> [MATERIAL PROVIDED]
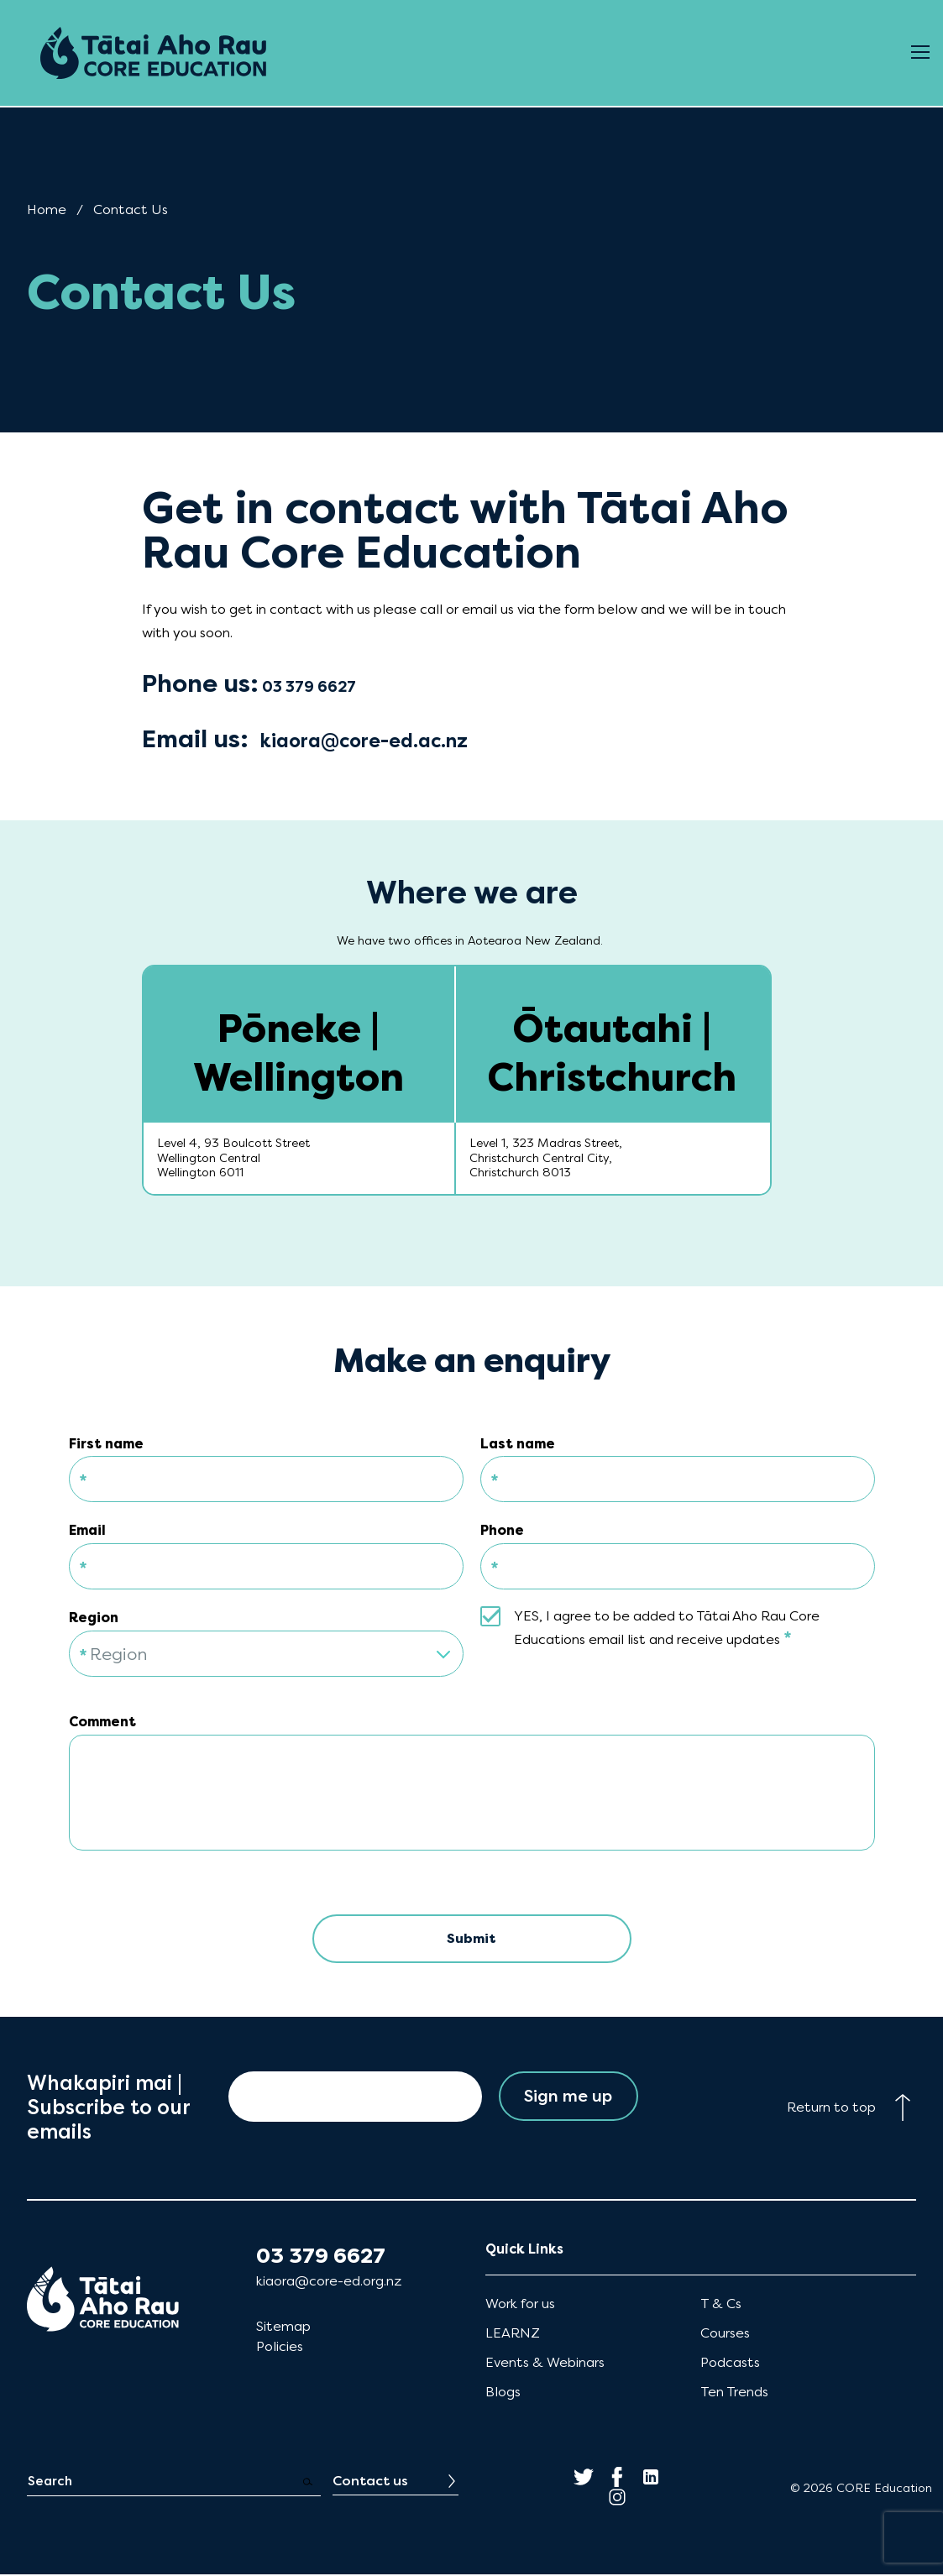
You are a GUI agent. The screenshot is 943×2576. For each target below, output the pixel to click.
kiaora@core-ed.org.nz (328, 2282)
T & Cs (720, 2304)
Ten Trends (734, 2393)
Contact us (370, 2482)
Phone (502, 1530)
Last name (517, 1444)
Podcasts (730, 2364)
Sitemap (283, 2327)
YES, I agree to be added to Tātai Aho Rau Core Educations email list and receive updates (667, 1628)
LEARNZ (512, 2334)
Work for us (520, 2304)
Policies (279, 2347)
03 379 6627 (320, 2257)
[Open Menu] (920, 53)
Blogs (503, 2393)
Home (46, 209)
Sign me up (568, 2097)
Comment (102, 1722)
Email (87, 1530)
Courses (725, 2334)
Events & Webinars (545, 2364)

> [AIM OF THE TASK]
Any pictures should be dropped; transcribe the rest of the records above exactly.

> [YOUR RESPONSE]
You are a GUI agent. The screenshot is 943×2576. For each target below, output the pixel to click.
kiaora@core-ed.org.nz (328, 2282)
T & Cs (720, 2304)
Ten Trends (734, 2393)
Contact us (370, 2482)
Phone (502, 1530)
Last name (517, 1444)
Podcasts (730, 2364)
Sitemap (283, 2327)
YES, I agree to be added to Tātai Aho Rau Core Educations email list and receive updates (667, 1628)
LEARNZ (512, 2334)
Work for us (520, 2304)
Policies (279, 2347)
03 379 6627 (320, 2257)
[Open Menu] (920, 53)
Blogs (503, 2393)
Home (46, 209)
Sign me up (568, 2097)
Comment (102, 1722)
Email (87, 1530)
Courses (725, 2334)
Events & Webinars (545, 2364)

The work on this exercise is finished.